Bugun...


Ahmet Güreşçioğlu

facebook-paylas
Nietzsche'nin Güç İstenci
Tarih: 15-11-2014 02:32:00 Güncelleme: 16-11-2014 05:49:00


Hegel’in felsefesinde Tanrı, aşılması gereken bir varolandır.

Çünkü Tanrı kavramı, mutlak hakikati perdeleyeceği için, filozofun Mutlak Varlığa ulaşmasını engelleyecektir.

Dolayısıyla, Tanrı’yı aşmadan hakikate; hakikati aşmadan da, varolanların varlık nedeni olan hakiki Varlık’a ulaşmak mümkün değildir.

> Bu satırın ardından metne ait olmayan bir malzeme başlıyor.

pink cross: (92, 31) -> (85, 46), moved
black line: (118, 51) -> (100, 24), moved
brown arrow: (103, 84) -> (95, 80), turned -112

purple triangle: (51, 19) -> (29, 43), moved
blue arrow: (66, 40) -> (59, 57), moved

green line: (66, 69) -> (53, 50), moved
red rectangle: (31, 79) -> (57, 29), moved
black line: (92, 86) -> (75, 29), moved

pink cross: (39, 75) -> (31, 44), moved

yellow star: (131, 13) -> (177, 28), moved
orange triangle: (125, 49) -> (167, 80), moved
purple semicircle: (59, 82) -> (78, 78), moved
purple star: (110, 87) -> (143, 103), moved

Tasavvuf geleneğinde birkaç istisna dışında Mutlak Varlık’ın zatı, varolanlarla doğrudan ilişkilendirilmezken; Hegel, Mutlak Varlık ile varolan arasında organik bir bağ kurmaktan çekinmez.

Hegel’e göre Mutlak Varlık, gizli bir mücevher gibi kendi bilinmezliğinde “Var olup” dururken, birden bire mutlak dinginliğine son vermiş ve her şeyden münezzeh olan varlığını kendi kendinin tam tersine dönüştürerek tecelli etmiştir.

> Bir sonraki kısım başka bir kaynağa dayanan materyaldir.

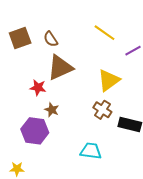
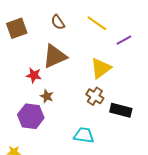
brown semicircle: (51, 39) -> (58, 22), moved

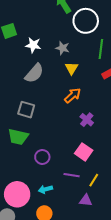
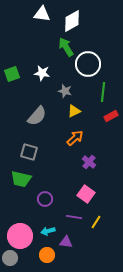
white star: (33, 45) -> (42, 73), moved
yellow triangle: (72, 68) -> (74, 111), turned 32
purple triangle: (86, 200) -> (66, 242), moved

Burada dikkat edilmesi gereken husus, o ana kadar hiçbir şey eylemeyen Mutlak Varlık’ın sahip olduğu sonsuz ve sınırsız potansiyeldir.

Konuya, Nietzsche’nin felsefesinin belkemiğini oluşturan “Güç istenci” (iradesi) kavramıyla yaklaşacak olursak; Mutlak Varlık, tamamen kendine ait bu gizil güce talip olmuş ve fizik evrende gerçekleşen büyük patlamada olduğu gibi, kuvveden fiile dönüşüvermiştir. Yani, mutlak potansiyel, mutlak kinetiğe dönüşmüştür.

Görüldüğü üzere Hegel’in felsefesinde Varlık ile Güç, aynı şeydir.

Varlık, tecelli etmezden bir önceki “an,” kendi zatını kendinden talep etmiş; yani kendi gücünü arzulamıştır.

Mutlak’ın kendi dışına taşmasıyla birlikte; sonsuz, sonluda tecelli eder. Sonsuzu ihata edebilecek sonlu şey ise insan zihnidir. Dolayısıyla Tanrı kavramı; Mutlak Varlık’ın insan tinselliğindeki tezahüründen başka bir şey değildir.

Bu soyut ve boyutsuz mekânda, tersinden aynı olan Tanrı ile insan, birbirlerini temaşa etmektedirler adeta.

Mutlak Varlık’ın güç istencinden (iradesi) yola çıkan Hegel’e karşılık Nietzsche, insan’ın güç istencinden (iradesi) yola çıkmıştır. Bu bağlamda, Nietzsche’nin “Üst İnsanı”, mutlaklaşmış bireydir. Üstelik bu birey, Platon’da olduğu gibi bir ideal halinde değil, gerçeğin ta kendisi olarak çıkar karşımıza.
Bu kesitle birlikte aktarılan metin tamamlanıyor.